Industry acts following public consultation

Jo Carlowe

Thursday, 08 December 2016

The advertising industry has announced new rules banning unhealthy foods and drinks from media aimed at children.

The Committee on Advertising Practice (CAP) has today announced the new restrictions on ads that promote high fat, salt or sugary (HFSS) food or drinks products on media targeted at under-16s. 
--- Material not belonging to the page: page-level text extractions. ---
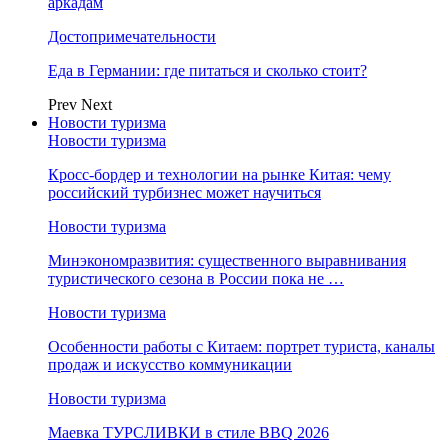
аркадам
Достопримечательности
Еда в Германии: где питаться и сколько стоит?
Prev
Next
Новости туризма
Новости туризма
Кросс-бордер и технологии на рынке Китая: чему
российский турбизнес может научиться
Новости туризма
Минэкономразвития: существенного выравнивания
туристического сезона в России пока не …
Новости туризма
Особенности работы с Китаем: портрет туриста, каналы
продаж и искусство коммуникации
Новости туризма
Маевка ТУРСЛИВКИ в стиле BBQ 2026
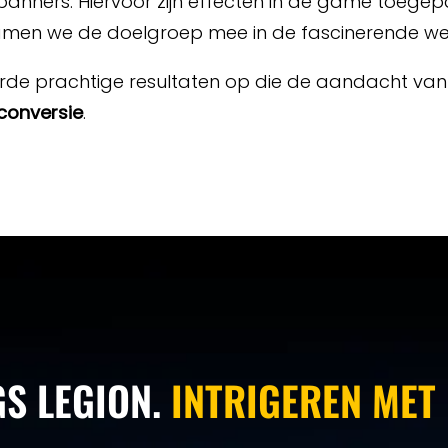
 banners. Hiervoor zijn effecten in de game toegep
amen we de doelgroep mee in de fascinerende w
de prachtige resultaten op die de aandacht van h
conversie
.
S LEGION.
INTRIGEREN MET 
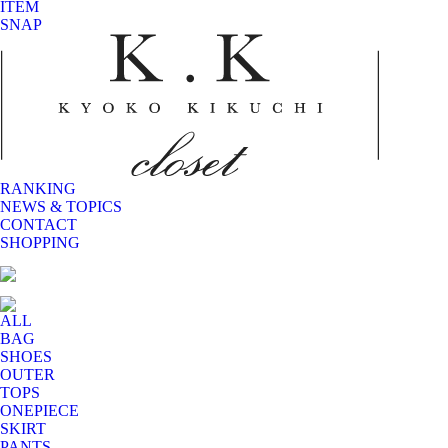
ITEM
SNAP
RANKING
NEWS & TOPICS
CONTACT
SHOPPING
ALL
BAG
SHOES
OUTER
TOPS
ONEPIECE
SKIRT
PANTS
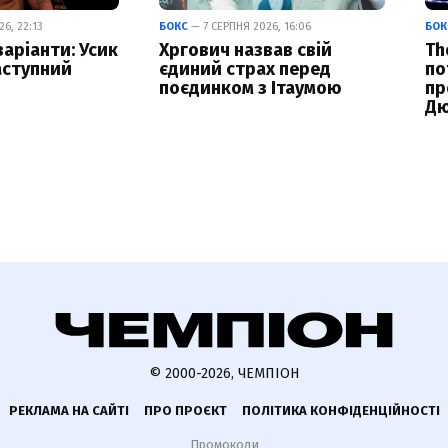
6, 22:13
БОКС
— 7 СЕРПНЯ 2026, 16:06
БОК
варіанти: Усик
Хргович назвав свій
Th
аступний
єдиний страх перед
по
поєдинком з Ітаумою
пр
Дю
© 2000-2026, ЧЕМПІОН
РЕКЛАМА НА САЙТІ
ПРО ПРОЄКТ
ПОЛІТИКА КОНФІДЕНЦІЙНОСТІ
Промокоди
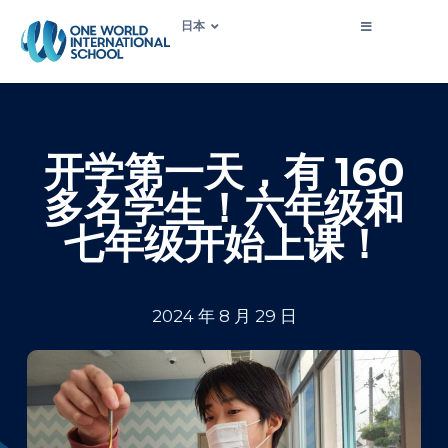
日本
开学第一天，有 160
多名学生！六年级和
七年级开始上课！
2024 年 8 月 29 日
The ban will come into effect on 1 July 2017 and will apply across all non-broadcast media including print, cinema, online and social media. 

Key changes include:

  • Ads that directly or indirectly promote an HFSS product cannot appear in children’s media
  • Ads for HFSS products cannot appear in other media where children make up over 25% of the audience
  • Ads for HFSS products will not be allowed to use promotions, licensed characters and celebrities popular with children; advertisers may now use those techniques to better promote healthier options
  • The Department of Health nutrient profiling model will be used to classify which products are HFSS

Bringing the non-broadcast advertising rules in line with the TV rules, the new restrictions will lead to a major reduction in the number of ads for HFSS food and drinks seen by children, states CAP. It will also mean ads for HFSS products will no longer be allowed to appear around TV-like content online, such as on video-sharing platforms or advergames, if they are directed at or likely to appeal particularly to children.
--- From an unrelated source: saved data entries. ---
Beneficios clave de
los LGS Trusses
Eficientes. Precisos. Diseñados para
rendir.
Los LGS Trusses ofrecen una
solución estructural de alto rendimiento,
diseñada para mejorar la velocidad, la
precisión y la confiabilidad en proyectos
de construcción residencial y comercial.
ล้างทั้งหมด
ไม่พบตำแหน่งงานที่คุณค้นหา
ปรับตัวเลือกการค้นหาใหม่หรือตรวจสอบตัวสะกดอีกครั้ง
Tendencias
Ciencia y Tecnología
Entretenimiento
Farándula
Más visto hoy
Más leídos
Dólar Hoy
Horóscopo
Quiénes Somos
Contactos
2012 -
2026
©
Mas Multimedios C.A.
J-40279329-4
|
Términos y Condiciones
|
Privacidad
Chairman of CAP, James Best said: “Childhood obesity is a serious and complex issue and one that we’re determined to play our part in tackling. These restrictions will significantly reduce the number of ads for high, fat, salt or sugar products seen by children. Our tough new rules are a clear demonstration that the ad industry is willing and ready to act on its responsibilities and puts the protection of children at the heart of its work.”

The CAP said the rules were a response to research suggesting children aged five to 15 spend about 15 hours online every watch, overtaking the time they spend watching television. 

These measures follow a full public consultation

The Royal College of Paediatrics and Child Health (RCPCH) has welcomed the ban, but calls on the government to strengthen the rules around all advertising.

Professor Neena Modi, president of the RCPCH, said: “I am delighted that following the publication of draft legislation on the soft drinks industry levy earlier this week, a ban on advertising foods high in salt, sugar and fat in children’s media has now been announced by the Committees of Advertising Practice. This is another positive step forward in the fight to tackle the rising prevalence of overweight and obesity in children, and the damaging health effects of junk food and fizzy drinks.

“Children are influenced a great deal by advertising. There are shows which are not specifically targeted at children, that draw in thousands of children every week, and often have fast food adverts shown multiple times over the course of the broadcast. With over a fifth of children in the UK overweight or obese when they start primary school and a third by the time they reach year six, surely it is time for Government to strengthen rules around all advertising, and in particular ban the advertising of foods high in salt, sugar and fat on television before the 9pm watershed.”